**Provided data:**

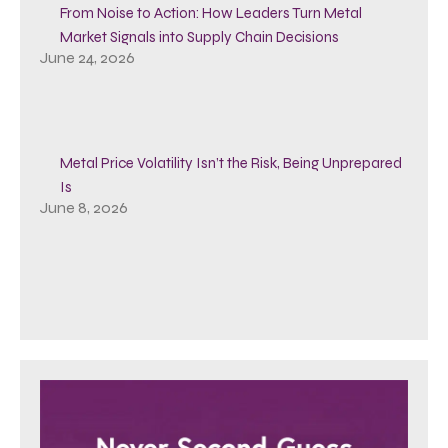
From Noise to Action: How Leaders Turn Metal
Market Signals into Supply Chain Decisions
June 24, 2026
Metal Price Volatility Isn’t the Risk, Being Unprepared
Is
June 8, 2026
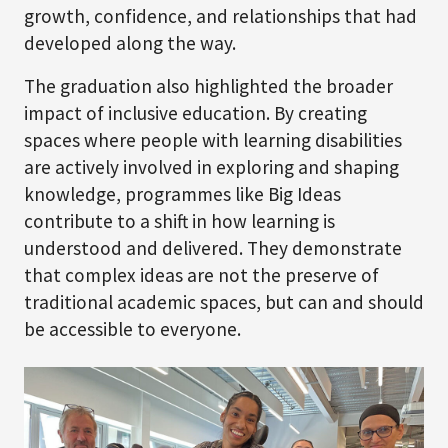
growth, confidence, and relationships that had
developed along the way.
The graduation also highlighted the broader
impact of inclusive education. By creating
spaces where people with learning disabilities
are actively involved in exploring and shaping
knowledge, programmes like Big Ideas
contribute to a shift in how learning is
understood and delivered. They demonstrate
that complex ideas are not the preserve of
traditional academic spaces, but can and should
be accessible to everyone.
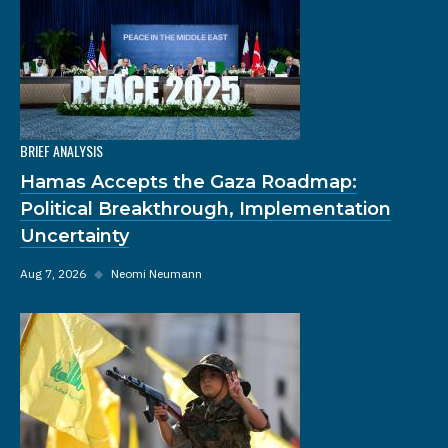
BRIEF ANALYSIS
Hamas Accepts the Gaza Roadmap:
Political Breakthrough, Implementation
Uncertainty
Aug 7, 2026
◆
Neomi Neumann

**Brief:** Your task is to transcribe, exactly and without additions, every line from the one that contains "spaces where people" to the end of the entries above, both included. Omit all pictures.

**Expected answer:**
spaces where people with learning disabilities
are actively involved in exploring and shaping
knowledge, programmes like Big Ideas
contribute to a shift in how learning is
understood and delivered. They demonstrate
that complex ideas are not the preserve of
traditional academic spaces, but can and should
be accessible to everyone.
BRIEF ANALYSIS
Hamas Accepts the Gaza Roadmap:
Political Breakthrough, Implementation
Uncertainty
Aug 7, 2026
◆
Neomi Neumann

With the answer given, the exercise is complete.